====== DATA RECORDS

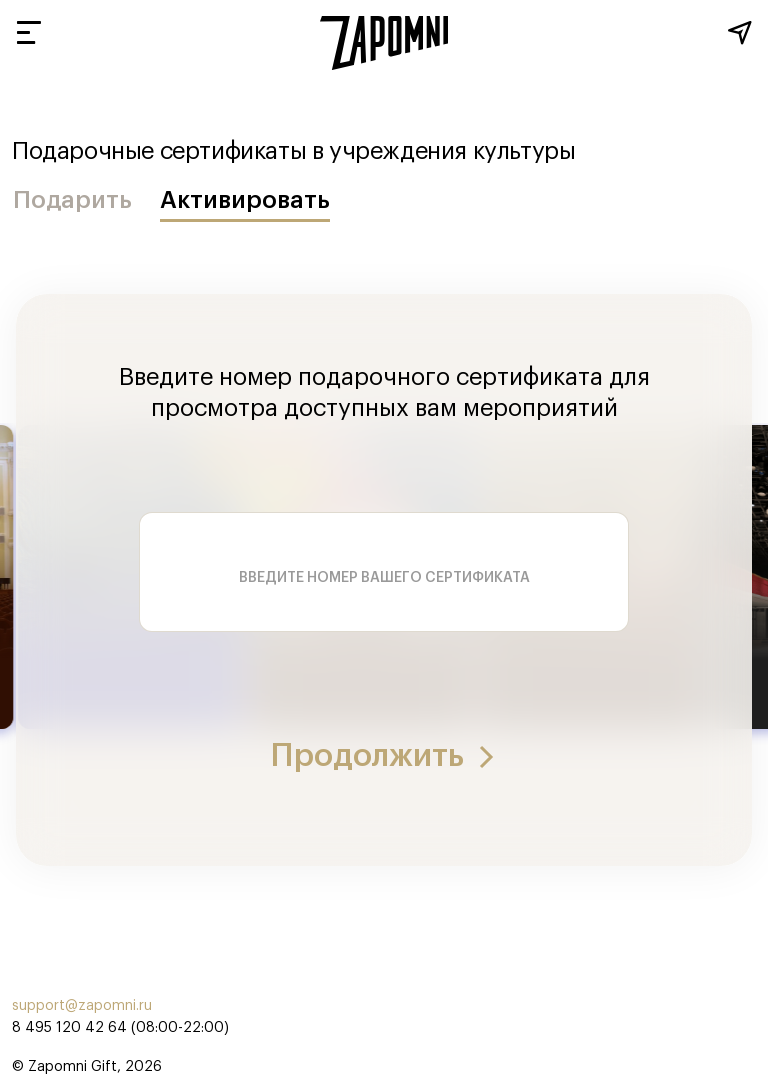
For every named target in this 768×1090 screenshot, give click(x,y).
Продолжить (384, 756)
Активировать (245, 200)
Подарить (72, 200)
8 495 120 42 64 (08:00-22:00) (120, 1028)
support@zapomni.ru (82, 1006)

============

* _ACTIVITY_: In your copy of the records, include no pictures; repeat everything else exactly.

* _EXERCISE RESULT_:
For every named target in this 768×1090 screenshot, give click(x,y).
Продолжить (384, 756)
Активировать (245, 200)
Подарить (72, 200)
8 495 120 42 64 (08:00-22:00) (120, 1028)
support@zapomni.ru (82, 1006)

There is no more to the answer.